Return all lines of the data in which the string "from" occurs.

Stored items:
======
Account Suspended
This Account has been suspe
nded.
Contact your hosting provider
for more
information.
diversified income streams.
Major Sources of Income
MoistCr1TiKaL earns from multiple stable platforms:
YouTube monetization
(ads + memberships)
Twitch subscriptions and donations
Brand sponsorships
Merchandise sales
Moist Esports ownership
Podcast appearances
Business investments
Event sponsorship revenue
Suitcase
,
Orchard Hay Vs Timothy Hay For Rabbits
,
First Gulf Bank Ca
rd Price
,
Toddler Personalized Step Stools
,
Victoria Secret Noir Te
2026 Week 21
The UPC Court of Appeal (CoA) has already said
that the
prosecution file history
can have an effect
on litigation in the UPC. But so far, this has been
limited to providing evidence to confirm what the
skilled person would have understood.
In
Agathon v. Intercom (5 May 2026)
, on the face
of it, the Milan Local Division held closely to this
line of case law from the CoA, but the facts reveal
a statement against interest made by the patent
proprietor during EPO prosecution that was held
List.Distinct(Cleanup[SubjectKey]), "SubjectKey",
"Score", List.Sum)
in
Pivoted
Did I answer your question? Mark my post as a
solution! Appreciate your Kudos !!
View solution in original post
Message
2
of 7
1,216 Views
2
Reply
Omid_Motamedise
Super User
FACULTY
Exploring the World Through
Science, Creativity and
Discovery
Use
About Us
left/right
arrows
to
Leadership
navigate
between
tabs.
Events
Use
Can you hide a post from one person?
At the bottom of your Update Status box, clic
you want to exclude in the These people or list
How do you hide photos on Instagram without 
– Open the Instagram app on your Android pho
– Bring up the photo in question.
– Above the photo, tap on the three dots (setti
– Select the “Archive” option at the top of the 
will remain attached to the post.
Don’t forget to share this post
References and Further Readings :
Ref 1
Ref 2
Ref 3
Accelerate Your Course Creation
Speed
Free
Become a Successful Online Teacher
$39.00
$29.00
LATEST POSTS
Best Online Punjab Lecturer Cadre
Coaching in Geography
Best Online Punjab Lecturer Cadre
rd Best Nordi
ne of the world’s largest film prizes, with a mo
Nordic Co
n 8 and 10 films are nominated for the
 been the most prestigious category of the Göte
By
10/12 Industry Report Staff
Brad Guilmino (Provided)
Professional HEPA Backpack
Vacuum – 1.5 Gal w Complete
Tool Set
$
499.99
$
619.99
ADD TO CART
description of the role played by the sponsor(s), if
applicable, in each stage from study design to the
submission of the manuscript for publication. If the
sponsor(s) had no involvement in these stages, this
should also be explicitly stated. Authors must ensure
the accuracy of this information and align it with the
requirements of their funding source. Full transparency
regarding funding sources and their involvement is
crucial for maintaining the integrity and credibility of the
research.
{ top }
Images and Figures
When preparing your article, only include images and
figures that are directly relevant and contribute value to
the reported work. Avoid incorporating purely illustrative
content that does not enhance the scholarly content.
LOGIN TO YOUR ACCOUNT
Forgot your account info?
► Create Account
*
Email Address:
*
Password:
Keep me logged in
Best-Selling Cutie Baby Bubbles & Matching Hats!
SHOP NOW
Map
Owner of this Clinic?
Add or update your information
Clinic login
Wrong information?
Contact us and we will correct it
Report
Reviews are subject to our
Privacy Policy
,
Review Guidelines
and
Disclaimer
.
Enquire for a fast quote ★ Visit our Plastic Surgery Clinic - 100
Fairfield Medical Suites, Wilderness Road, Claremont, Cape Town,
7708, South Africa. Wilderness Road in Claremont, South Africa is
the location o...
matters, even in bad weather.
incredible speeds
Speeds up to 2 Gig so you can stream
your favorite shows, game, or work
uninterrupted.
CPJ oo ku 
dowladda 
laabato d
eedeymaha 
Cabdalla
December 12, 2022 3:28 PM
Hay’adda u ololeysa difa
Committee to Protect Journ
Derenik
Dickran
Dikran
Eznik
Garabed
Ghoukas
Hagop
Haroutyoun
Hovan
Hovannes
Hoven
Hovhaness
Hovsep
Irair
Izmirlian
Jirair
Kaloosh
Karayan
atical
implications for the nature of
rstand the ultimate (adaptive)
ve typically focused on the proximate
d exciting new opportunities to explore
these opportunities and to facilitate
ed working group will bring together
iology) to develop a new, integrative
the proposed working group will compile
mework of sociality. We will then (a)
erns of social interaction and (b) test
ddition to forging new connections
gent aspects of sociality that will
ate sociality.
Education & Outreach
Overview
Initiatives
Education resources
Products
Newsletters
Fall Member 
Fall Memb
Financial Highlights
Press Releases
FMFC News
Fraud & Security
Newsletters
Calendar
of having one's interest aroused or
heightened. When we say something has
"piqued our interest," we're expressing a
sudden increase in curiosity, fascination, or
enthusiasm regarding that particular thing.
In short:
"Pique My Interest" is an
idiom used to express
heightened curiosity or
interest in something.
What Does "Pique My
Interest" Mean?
======
OUTPUT OF THE EXERCISE:
MoistCr1TiKaL earns from multiple stable platforms:
line of case law from the CoA, but the facts reveal
Can you hide a post from one person?
applicable, in each stage from study design to the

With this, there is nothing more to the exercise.